Beichträume Stephansdom

kathbild.at / Franz Josef Rupprecht

Broschüren von Therapeuten liegen in den Beichtzimmern auf

In anderen Pfarren sieht Faber noch Aufholbedarf. Vor allem, wenn es um den Ablauf und das Flair der Beichte geht. In St. Stephan ist zum Beispiel der hölzerne Beichtstuhl längst Geschichte: „Der Holzbeichtstuhl ist hinausgeflogen und vollständig durch ein Beicht- und Aussprachezimmer ersetzt worden.“ An einem Tisch kann man sich dem Priester gegenüber setzen oder sich gleich daneben vor einer kleinen Beichtwand hinknien.
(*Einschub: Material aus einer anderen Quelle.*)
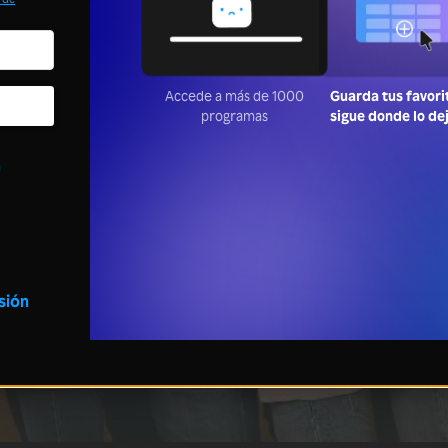
Accede a más de 1000
Guarda tus favori
programas
sigue donde lo de
a
esión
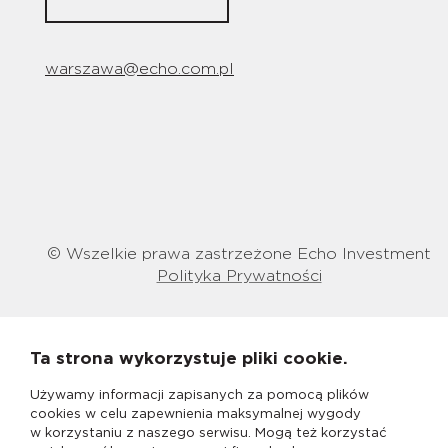
warszawa@echo.com.pl
© Wszelkie prawa zastrzeżone Echo Investment
Polityka Prywatności
Ta strona wykorzystuje pliki cookie.
Używamy informacji zapisanych za pomocą plików
cookies w celu zapewnienia maksymalnej wygody
w korzystaniu z naszego serwisu. Mogą też korzystać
In weiten Teilen Österreichs wird noch immer die klassische Beichte praktiziert, meint Johann Pock: „Die Ohrenbeichte im Beichtstuhl hat noch lange nicht ausgedient hat. Ein Grund liegt hier wohl auch in der damit verbundenen Anonymität, die das Bekennen von persönlichen Sünden erleichtert.“ Bei der Form der Beichte unterscheiden sich zudem katholische und evangelische Kirche. In evangelischen Kreisen ist die „Laienbeichte“ Usus, die nicht nur von einem Priester abgenommen werden kann.
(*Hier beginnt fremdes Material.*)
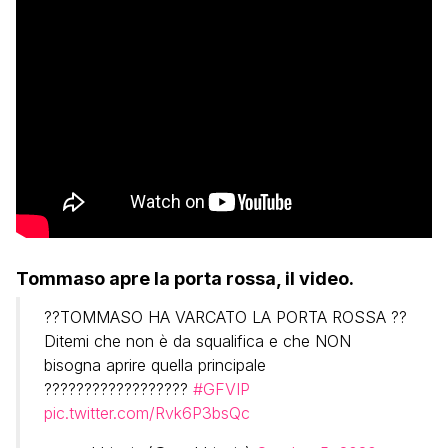
Tommaso apre la porta rossa, il video.
??TOMMASO HA VARCATO LA PORTA ROSSA ??
Ditemi che non è da squalifica e che NON
bisogna aprire quella principale
??????????????????
#GFVIP
pic.twitter.com/Rvk6P3bsQc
Kleine Gesten der Wiedergutmachung

Ein heikles Thema ist nach wie vor die Buße. Ein Vaterunser oder ein Rosenkranz seien heutzutage in St. Stephan nicht mehr üblich, sagt Faber: „Wir empfehlen den Menschen, dem Herrgott zu danken, eine kleine Fürbitte oder eine andere Geste der Wiedergutmachung zu machen.“ Geldspenden an die Kirche werden im Übrigen nicht als Wiedergutmachung akzeptiert. Das schließt auch Pock aus: „Das ist eine längst überwundene, mittelalterliche Praxis. Die Beichte ist völlig gratis und hoffentlich nicht umsonst.“

Terroristen, Bankräuber, Mörder kommen übrigens eher nicht nach St. Stephan zur Beichte, sagt Faber: „Es kommen durch die Bank alle, die etwas auf dem Herzen haben. Seien es Probleme in der Beziehung, mit anderen Generationen, mit dem Fremden oder einfach mit sich selbst.“ Vor allem dann, wenn es hart auf hart kommt, sei die Kirche noch immer gefragt.